Plaintiff deliveryman was injured when a door, leaning against a wall pending installation, fell on him. The New York University (NYU) defendants, owners of the premises, had hired defendant Thoroughbred for the work. Thoroughbred subcontracted the installation to defendant Conan, which, in turn, subcontracted this job to third-party defendant Crana. The latter two parties have defaulted.
An owner is obligated to maintain its property in a reasonably safe condition (see Tagle v Jakob, 97 NY2d 165, 168 [2001]). However, a party who employs an independent contractor for a particular task on the premises is generally not liable for the negligent acts of that contractor (Rosenberg v Equitable Life Assur. Socy. of U.S., 79 NY2d 663, 668 [1992]), absent a showing of a specifically imposed duty or knowledge by the principal of an inherent danger (Chainani v Board of Educ. of City of N.Y., 87 NY2d 370, 381 [1995]). Such knowledge can be imputed where the owner or principal created the hazardous condition or otherwise had actual or constructive notice of it (Juarez v Wavecrest Mgt. Team, 88 NY2d 628, 646 [1996]), or where he exercised supervisory control over the contractor's operation (see Lombardi v Stout, 80 NY2d 290, 295 [1992]). The retention of general supervisory authority over the acts of an independent contractor is generally insufficient for the imposition of such vicarious liability (see Saini v Tonju Assoc., 299 AD2d 244, 245 [2002]). [*2]
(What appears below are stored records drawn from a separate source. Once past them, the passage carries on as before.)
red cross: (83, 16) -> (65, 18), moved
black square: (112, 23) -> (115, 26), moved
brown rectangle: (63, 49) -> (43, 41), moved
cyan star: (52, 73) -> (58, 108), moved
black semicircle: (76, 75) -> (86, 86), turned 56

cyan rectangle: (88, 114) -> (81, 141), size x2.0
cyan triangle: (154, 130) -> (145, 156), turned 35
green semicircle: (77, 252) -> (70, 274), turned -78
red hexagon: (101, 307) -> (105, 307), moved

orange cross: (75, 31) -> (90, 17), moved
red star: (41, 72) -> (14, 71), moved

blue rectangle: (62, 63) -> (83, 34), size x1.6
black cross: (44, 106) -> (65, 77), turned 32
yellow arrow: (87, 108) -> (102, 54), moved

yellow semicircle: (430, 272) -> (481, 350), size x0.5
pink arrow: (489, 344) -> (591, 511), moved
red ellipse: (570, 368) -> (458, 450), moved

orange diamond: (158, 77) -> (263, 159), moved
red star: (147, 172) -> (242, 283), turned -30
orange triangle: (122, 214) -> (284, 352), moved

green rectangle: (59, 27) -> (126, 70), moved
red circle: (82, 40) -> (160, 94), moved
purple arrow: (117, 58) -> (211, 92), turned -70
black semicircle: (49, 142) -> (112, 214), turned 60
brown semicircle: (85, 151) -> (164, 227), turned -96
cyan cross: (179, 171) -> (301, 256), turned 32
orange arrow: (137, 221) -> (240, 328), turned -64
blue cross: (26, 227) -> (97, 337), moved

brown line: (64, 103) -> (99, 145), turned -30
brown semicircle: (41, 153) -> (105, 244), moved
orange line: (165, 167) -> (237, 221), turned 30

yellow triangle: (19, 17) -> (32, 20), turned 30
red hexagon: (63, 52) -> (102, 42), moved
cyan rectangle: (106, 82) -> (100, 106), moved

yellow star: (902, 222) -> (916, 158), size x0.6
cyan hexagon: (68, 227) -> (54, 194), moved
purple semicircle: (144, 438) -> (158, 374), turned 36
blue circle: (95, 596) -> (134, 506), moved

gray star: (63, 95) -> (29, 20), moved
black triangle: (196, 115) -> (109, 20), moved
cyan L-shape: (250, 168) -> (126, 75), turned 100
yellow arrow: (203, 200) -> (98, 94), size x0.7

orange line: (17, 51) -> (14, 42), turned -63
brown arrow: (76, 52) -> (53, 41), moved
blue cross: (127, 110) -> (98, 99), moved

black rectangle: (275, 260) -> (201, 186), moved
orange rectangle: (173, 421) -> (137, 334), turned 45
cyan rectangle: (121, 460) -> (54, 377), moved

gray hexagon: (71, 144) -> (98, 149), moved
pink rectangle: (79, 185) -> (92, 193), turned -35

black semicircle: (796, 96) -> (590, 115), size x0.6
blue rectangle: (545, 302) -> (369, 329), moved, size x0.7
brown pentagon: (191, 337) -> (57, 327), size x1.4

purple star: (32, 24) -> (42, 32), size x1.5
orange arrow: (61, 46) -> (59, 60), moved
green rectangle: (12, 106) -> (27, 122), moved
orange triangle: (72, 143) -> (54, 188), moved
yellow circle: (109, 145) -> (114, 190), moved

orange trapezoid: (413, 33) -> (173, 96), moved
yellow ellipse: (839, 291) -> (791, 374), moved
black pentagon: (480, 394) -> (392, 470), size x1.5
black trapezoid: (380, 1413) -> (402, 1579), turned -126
The NYU and Thoroughbred defendants submitted evidence demonstrating that none of their employees supervised, assisted or otherwise participated in the installation of the door. The failure to offer proof in opposition, sufficient to raise a triable question as to these defendants' liability, warranted summary judgment in their favor (see Gilbert Frank Corp. v Federal Ins. Co., 70 NY2d 966 [1988]). Concur—Mazzarelli, J.P., Andrias, Saxe, Williams and Friedman, JJ.